Task to carry out
The lines below starting at the line containing "e la tabella di riferimento per" and ending at the line containing "la visuale di" are to be repeated exactly, with both ends kept and nothing else added.

The data

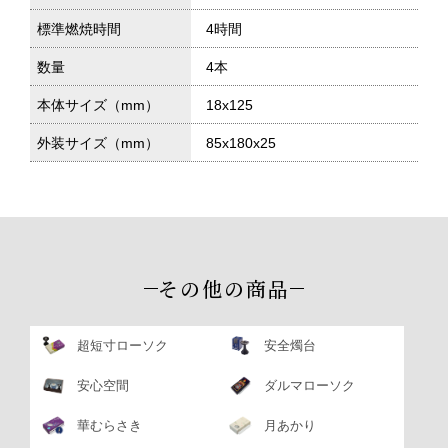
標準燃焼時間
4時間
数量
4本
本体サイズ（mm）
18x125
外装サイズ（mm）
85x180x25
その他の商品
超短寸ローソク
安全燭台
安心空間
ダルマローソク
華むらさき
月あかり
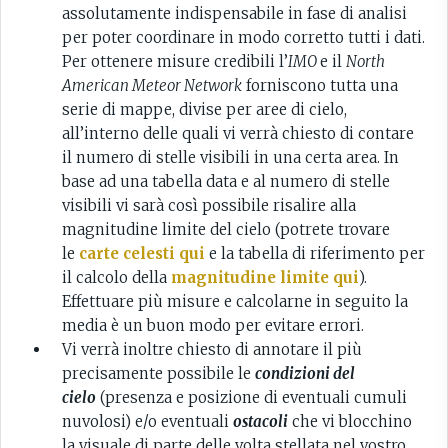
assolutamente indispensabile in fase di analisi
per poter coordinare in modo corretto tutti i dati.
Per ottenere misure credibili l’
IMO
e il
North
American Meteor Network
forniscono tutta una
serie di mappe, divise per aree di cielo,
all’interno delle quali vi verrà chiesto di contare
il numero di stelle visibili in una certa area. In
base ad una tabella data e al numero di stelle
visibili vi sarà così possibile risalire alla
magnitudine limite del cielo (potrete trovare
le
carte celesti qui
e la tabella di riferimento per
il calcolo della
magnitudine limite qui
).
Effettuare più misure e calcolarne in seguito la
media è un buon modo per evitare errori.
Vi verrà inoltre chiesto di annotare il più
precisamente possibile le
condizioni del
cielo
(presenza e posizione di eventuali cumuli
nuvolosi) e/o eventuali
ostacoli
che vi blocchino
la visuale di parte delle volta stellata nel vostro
--
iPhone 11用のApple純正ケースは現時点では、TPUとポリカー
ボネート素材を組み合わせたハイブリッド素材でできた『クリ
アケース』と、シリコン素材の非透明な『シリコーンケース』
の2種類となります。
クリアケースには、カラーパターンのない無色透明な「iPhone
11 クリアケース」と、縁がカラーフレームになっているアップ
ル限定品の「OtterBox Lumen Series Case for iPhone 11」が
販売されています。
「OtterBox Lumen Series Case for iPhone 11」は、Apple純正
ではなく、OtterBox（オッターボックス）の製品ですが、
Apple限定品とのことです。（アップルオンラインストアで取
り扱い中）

Answer box
e la tabella di riferimento per
il calcolo della
magnitudine limite qui
).
Effettuare più misure e calcolarne in seguito la
media è un buon modo per evitare errori.
Vi verrà inoltre chiesto di annotare il più
precisamente possibile le
condizioni del
cielo
(presenza e posizione di eventuali cumuli
nuvolosi) e/o eventuali
ostacoli
che vi blocchino
la visuale di parte delle volta stellata nel vostro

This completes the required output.